A study done by JM Financial on the broader BSE 500 companies suggests that PSUs share of profits rose from 18% in FY18 to 28% in FY21, after consistently declining from 39% in FY11. It further highlighted that the negative spread of the return ratio of BSE PSUs against the BSE500 has narrowed considerably from -700 basis points to -100 basis points.
“Despite the strong rebound over the past year, valuations of the PSU index are hovering around 60% discount to the broader index. Compared with valuations prior to FY20, current valuations are also considerably depressed. Reasons for the underperformance over the past 3-4 years are overhang from disinvestments and continued extraction of dividends to fund fiscal requirements,” JM Financial added while giving its bullish view on selective names. Have a look.
While State Bank of India’s asset quality perception had kept its valuation multiples suppressed despite core fundamentals consistently outperforming expectations, its strong FY21 performance on the asset quality front should support valuation multiples to rerate higher. For an expected ROE trajectory of 15%, the core-bank valuations are still undemanding and provide an attractive entry point for long-term investors.
JM Financial believes that the company is likely to be a key beneficiary of changing structural trends in India’s defence sector, including indigenisation and enhanced fiscal allocation for capital acquisition. The company has a healthy defence order book backlog (Rs 53,000 crore, 4x 4QFY21 sales) and a strong order pipeline and ramp-up of non-defence revenues and service income. The stock has been delivering consistent growth over the past 15 years, with a healthy RoIC of 22-23%. JM Financial sees a low probability of further stake sale-induced de-rating and expect the stock to re-rate from 16.5x at present.
Clarity on Land License Fees (LLFs) has removed significant overhang on the stock. The focus has now shifted to potential bidders and the prospective promoter of the company as GoI intends to divest a 30.8% stake (GoI holds 54.8%) in the company. The brokerage likes Concor given its pan-India ICD network, market leadership and diversified business. JM Financial has set a target price of Rs 740 for Concor.
Recovery in global oil demand due to the widespread vaccination drive across the globe is likely to aid refining margins, while the outlook on marketing margins is improving due to oil marketing companies strong pricing power and limited dependence on global factors.
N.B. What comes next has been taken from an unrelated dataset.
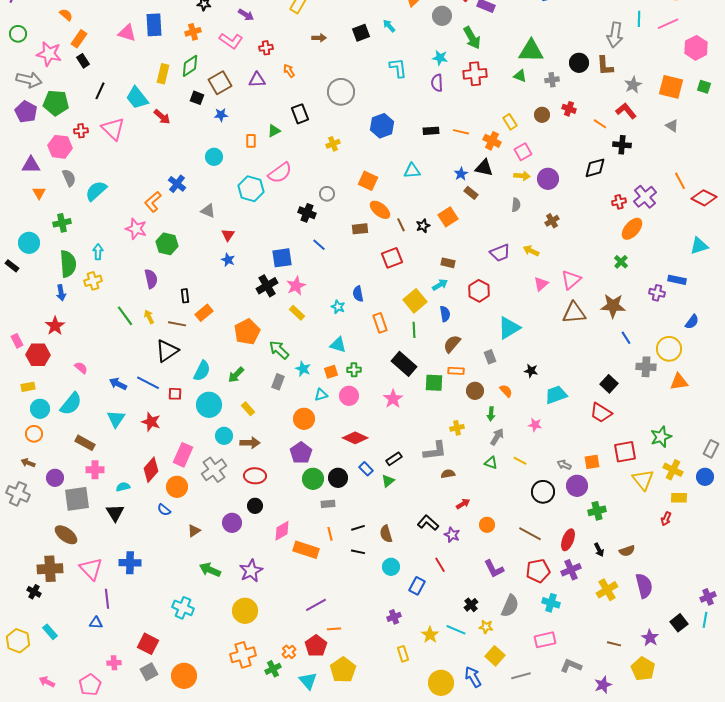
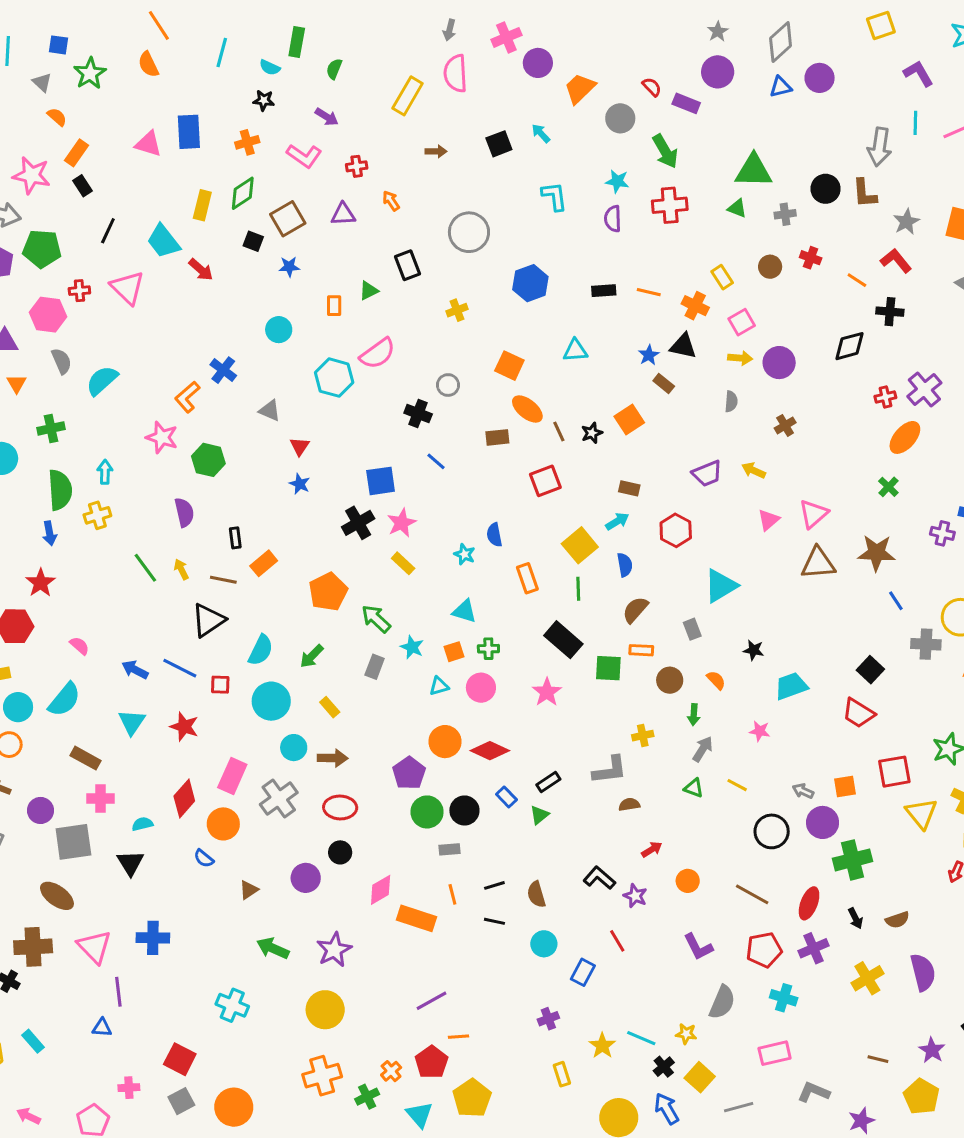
orange circle: (304, 419) -> (445, 742), moved
green cross: (597, 511) -> (852, 860), size x1.4
black cross: (471, 605) -> (664, 1067), moved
JM Financial key picks are BPCL, HPCL and ONGC. It prefers BPCL among OMCs given significant value creation optionality from synergy and efficiency improvement
arising from its impending privatisation. JM Financial further added that HPCL is trading at an attractive valuation of around 0.97 times FY23 price to book against a 3-year average of around 1.1 times. It also believes that ONGC is the key beneficiary of rising crude prices.
With the government’s stake in NTPC falling to 51%, JM Financial sees a diminishing risk of a fresh stake sale. The target of 25% green energy mix by FY30 should allay ESG concerns and it has overcome past dampeners (FY18-19) of low coal supply/plant availability factor (PAF)-led fixed cost under-recoveries, with high plant PAFs. JM Financial has a target price of Rs 145 for NTPC.